• Bug#1086028: I've reproduced the bug in QEMU

    From Sergei Golovan@21:1/5 to All on Thu Feb 13 11:40:01 2025
    tag 1086028 + patch
    tag 1087809 + patch
    tag 1093200 + patch
    thanks

    Hi!

    I've finally managed to reproduce this EFAULT in QEMU (using an
    Erlang-based script which is shipped in the wings3d source package):

    1) I've installed Debian bookworm for mips64el in qemu-system-mips64el
    virtual machine (version from unstable), and upgraded it to the
    current unstable (machine is loongson3-virt, cpu is Loongson-3A4000).
    2) I have to enable SMP in qemu and use -rtc clock=rt (otherwise the
    virtual machine won't boot, with clock=rt sometimes it boots,
    sometimes it hangs). The full QEMU command line is:

    qemu-system-mips64el -machine loongson3-virt -m 4g -cpu Loongson-3A4000 \
    -smp 2,sockets=2,cores=1,threads=1,maxcpus=2 \
    -kernel vmlinuz-loongson-3 \
    -rtc clock=rt \
    -initrd initrd.img-loongson-3 -drive if=none,file=hda1.bin,id=hd,format=raw \
    -net nic -net tap,ifname=tap0,script=/bin/true \
    -device virtio-blk-pci,drive=hd -append "root=/dev/vda1 console=ttyS0" \
    -nographic

    Here kernel and initrd can be either stock 6.1.123-1 version or
    6.1.123-1 with the attached patch. Unfortunately, QEMU can't boot for
    me using the newest 6.12.12-1 kernel (it complains that it can't
    uncompress initrd, I don't know why).

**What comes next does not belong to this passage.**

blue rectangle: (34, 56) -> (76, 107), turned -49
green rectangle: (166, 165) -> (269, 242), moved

    4) I've install the build dependencies of wings3d (basically, only
    erlang-base is necessary)
    5) I've extracted the wings3d source package (from stable: https://packages.debian.org/source/stable/wings3d)
    6) I've added the following line as the second line to wings3d-2.2.9/intl_tools/gen_char_hrl

    %%! +S 4:4 +SDcpu 4:4 +c false

    (The first two options enable multiple threads, the last one allows
    some workaround for the case when monotonic clock jumps backwards,
    which appears to be the case for QEMU with SMP enabled).
    7) I've run this gen_char_hrl in a loop until it fails.

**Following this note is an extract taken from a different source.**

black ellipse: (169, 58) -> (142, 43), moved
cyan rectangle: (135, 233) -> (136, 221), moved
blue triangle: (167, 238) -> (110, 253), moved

    The result is that with the stock 6.1.123-1 kernel approximately in 1%
    cases the script aborts with message:

    signal-dispatcher thread got unexpected error: efault (14)

    which is exactly the error that prevents Erlang (and many Erlang-based packages) from building on mips64el.

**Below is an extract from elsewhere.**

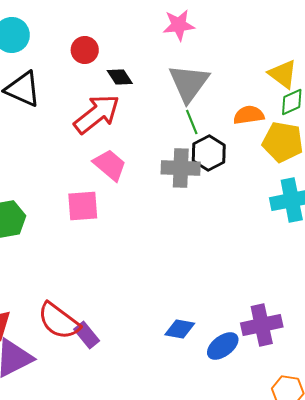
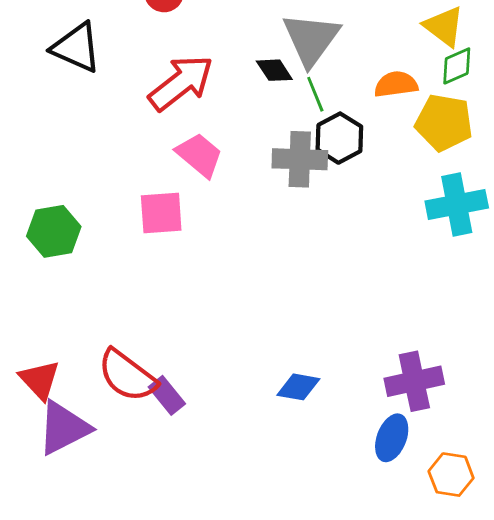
black diamond: (120, 77) -> (274, 70), moved
blue ellipse: (223, 346) -> (392, 438), moved, turned -32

    On the other hand, with the patched kernel the script loop is still
    running for more than 24 hours (a few thousands runs) without
    aborting. So I'm now fairly confident that the patch fixes the bug.

    I'm not sure if there's no adverse effects caused by the patch, so
    it'd be better to try it on real hardware as well.

    The patch is derived from the thread [1]. It reverses commit [2] with
    an additional change, which is necessary because of changes in
    expand_stack() introduced in commit [3].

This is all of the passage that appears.